September is Catechetical Month in this archdiocese. Fr Gabriel Julien offers some thoughts in a two-part series on the Sacraments.
The Sacraments are an outward sign of inward grace. They are also a personal, religious experience from God. The Sacraments reflect power and grace that come from God. This is ever-living and life-giving because they display the masterworks of God. They involve the working of the Holy Spirit and bring us into the new and everlasting covenant.
The Gospels often speak about the power of Jesus. It is stated that power left Jesus when He healed the woman who was suffering from haemorrhage. Jesus also exercised the power to forgive sins (Mk 2:9). Thus, Jesus used signs in His healing. He used mud and spittle when He healed the blind man (Jn 9: 6–7), and He gave the spoken word (Mk 10:52) as well as eye contact (Lk 22:61).
Signs are visible symbols that speak of the invisible. They reveal qualities about the object they represent. In a similar way, the Sacraments signify the grace of God which is the invisible reality.

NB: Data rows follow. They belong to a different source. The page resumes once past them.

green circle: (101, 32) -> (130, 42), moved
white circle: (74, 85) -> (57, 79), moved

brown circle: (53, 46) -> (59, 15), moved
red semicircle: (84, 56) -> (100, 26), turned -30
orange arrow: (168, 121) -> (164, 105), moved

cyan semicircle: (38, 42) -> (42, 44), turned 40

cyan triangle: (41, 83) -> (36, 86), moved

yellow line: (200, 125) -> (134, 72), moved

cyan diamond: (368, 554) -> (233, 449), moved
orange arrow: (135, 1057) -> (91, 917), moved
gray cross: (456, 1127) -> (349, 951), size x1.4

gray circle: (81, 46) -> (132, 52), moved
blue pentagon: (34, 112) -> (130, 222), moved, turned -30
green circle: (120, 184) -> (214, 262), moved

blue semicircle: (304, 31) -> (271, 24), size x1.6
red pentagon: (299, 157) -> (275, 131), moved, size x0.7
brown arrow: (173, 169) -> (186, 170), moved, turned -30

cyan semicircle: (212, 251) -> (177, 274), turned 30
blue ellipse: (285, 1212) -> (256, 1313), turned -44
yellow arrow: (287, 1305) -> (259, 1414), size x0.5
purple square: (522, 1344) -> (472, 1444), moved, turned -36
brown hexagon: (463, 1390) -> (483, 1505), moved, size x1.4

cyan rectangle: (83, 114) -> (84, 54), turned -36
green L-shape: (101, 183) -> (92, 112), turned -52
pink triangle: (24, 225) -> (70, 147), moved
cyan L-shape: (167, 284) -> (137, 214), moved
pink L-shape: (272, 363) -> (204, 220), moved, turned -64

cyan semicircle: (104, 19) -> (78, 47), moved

Generally speaking, the Sacraments of initiation are Baptism and Confirmation. The Sacraments of healing are Penance and Anointing of Sick. The Sacraments of service are Marriage and Holy Orders.
The Sacrament of Baptism
Baptism, according to John 3:3–5, is a Sacrament whereby people are reborn spiritually by water and the Holy Spirit. Galatians 4:5–7 states that people become adopted children of God, and 2 Corinthians 5:17 teaches that they become a new creation.
Furthermore, 2 Peter 1:4 says that they become partakers in the divine and share in the very life of God. Because Baptism is a sign of washing and new birth in Christ, it cleanses the soul from all sins.
Baptism, Confirmation and Holy Orders produce a permanent change in people. They also imprint an indelible character on the soul and can be received validly only once.
Matthew 28:19 teaches that Baptism is a Sacrament commissioned by Christ. It is the first Sacrament of Christian initiation. It brings new members into the Church and into a relationship with Christ. It is a new birth, new life and a new creation and according to Romans 5:12, it takes away original sin.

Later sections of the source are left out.